Skouras Eugene D, Karagiannakis Nikolaos P, Burganos Vasilis N
Institute of Chemical Engineering Sciences (ICE-HT), Foundation for Research and Technology, Hellas (FORTH), GR-26504 Patras, Greece.
Department of Mechanical Engineering, University of the Peloponnese, GR-26334 Patras, Greece.
Nanomaterials (Basel). 2024 Jan 30;14(3):282. doi: 10.3390/nano14030282.

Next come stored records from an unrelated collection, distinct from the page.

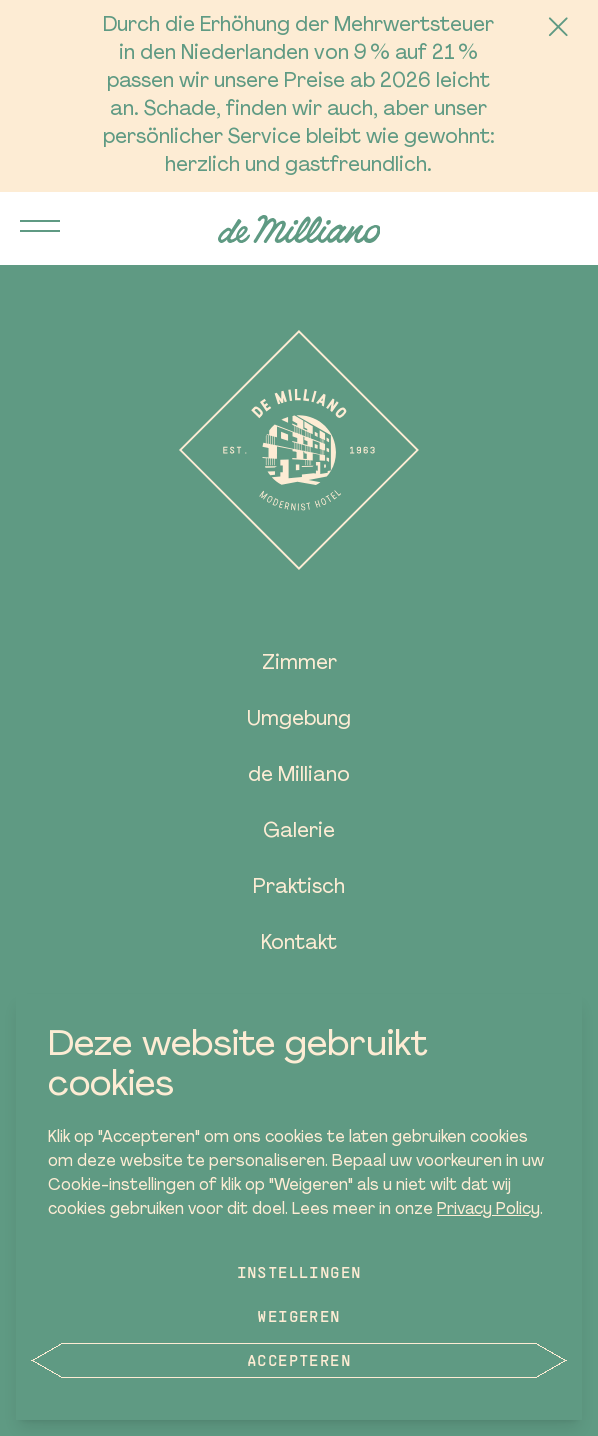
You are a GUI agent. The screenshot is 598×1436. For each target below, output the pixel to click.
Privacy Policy (488, 1210)
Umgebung (299, 720)
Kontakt (299, 944)
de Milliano (299, 776)
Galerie (299, 832)
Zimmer (299, 664)
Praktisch (299, 888)
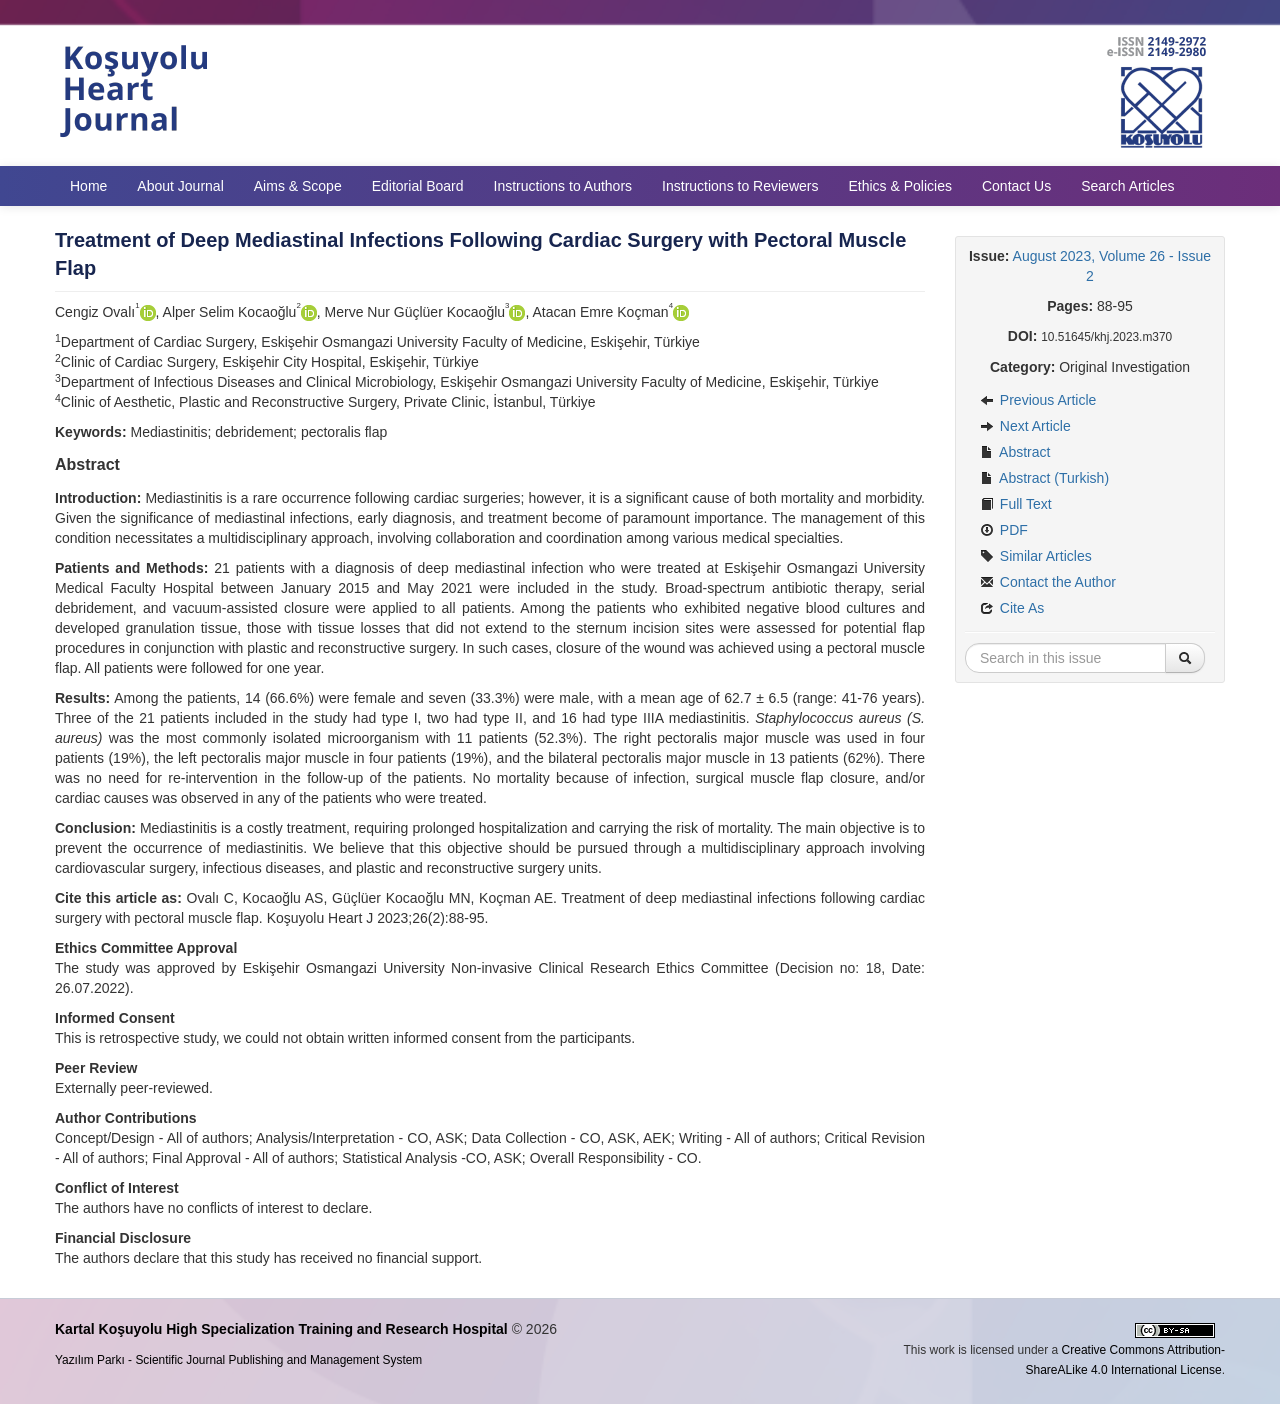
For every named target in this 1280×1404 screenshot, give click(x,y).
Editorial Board (418, 186)
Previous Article (1038, 400)
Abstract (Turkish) (1044, 478)
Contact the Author (1048, 582)
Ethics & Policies (899, 186)
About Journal (180, 186)
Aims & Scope (298, 186)
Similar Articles (1036, 556)
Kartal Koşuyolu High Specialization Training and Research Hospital (281, 1329)
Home (88, 186)
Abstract (1015, 452)
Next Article (1025, 426)
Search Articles (1127, 186)
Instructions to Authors (563, 186)
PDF (1004, 530)
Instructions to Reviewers (740, 186)
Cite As (1012, 608)
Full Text (1016, 504)
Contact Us (1016, 186)
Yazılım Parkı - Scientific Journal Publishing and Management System (238, 1360)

Hybrid nanofluids contain more than one type of nanoparticle and have shown improved thermofluidic properties compared to more conventional ones that contain a single nanocomponent. Such hybrid systems have been introduced to improve further the thermal and mass transport properties of nanoparticulate systems that affect a multitude of applications. The impact of a second particle type on the effective thermal conductivity of nanofluids is investigated here using the reconstruction of particle configurations and prediction of thermal efficiency with meshless methods, placing emphasis on the role of particle aggregation. An algorithm to obtain particle clusters of the core-shell type is presented as an alternative to random mixing. The method offers rapid, controlled reconstruction of clustered systems with tailored properties, such as the fractal dimension, the average number of particles per aggregate, and the distribution of distinct particle types within the aggregates. The nanoparticle dispersion conditions are found to have a major impact on the thermal properties of hybrid nanofluids. Specifically, the spatial distribution of the two particle types within the aggregates and the shape of the aggregates, as described by their fractal dimension, are shown to affect strongly the conductivity of the nanofluid even at low volume fractions. Cluster configurations made up of a high-conducting core and a low-conducting shell were found to be advantageous for conduction. Low fractal dimension aggregates favored the creation of long continuous pathways across the nanofluid and increased conductivity.
混合纳米流体包含不止一种类型的纳米颗粒,与包含单一纳米组分的传统纳米流体相比,其热流体性质得到了改善。引入这种混合体系是为了进一步提高纳米颗粒体系的热传输和质量传输性质,这些性质影响着众多应用。本文利用颗粒构型的重构和无网格方法预测热效率,研究了第二种颗粒类型对纳米流体有效热导率的影响,重点关注颗粒团聚的作用。提出了一种获得核壳型颗粒团簇的算法,作为随机混合的替代方法。该方法能够快速、可控地重构具有定制性质的团聚体系,如分形维数、每个聚集体的平均颗粒数以及聚集体内不同颗粒类型的分布。发现纳米颗粒的分散条件对混合纳米流体的热性质有重大影响。具体而言,聚集体内两种颗粒类型的空间分布以及聚集体的形状(由其分形维数描述),即使在低体积分数下也被证明对纳米流体的电导率有强烈影响。由高导电核和低导电壳组成的团簇构型被发现有利于传导。低分形维数的聚集体有利于在纳米流体中形成长的连续通道并提高电导率。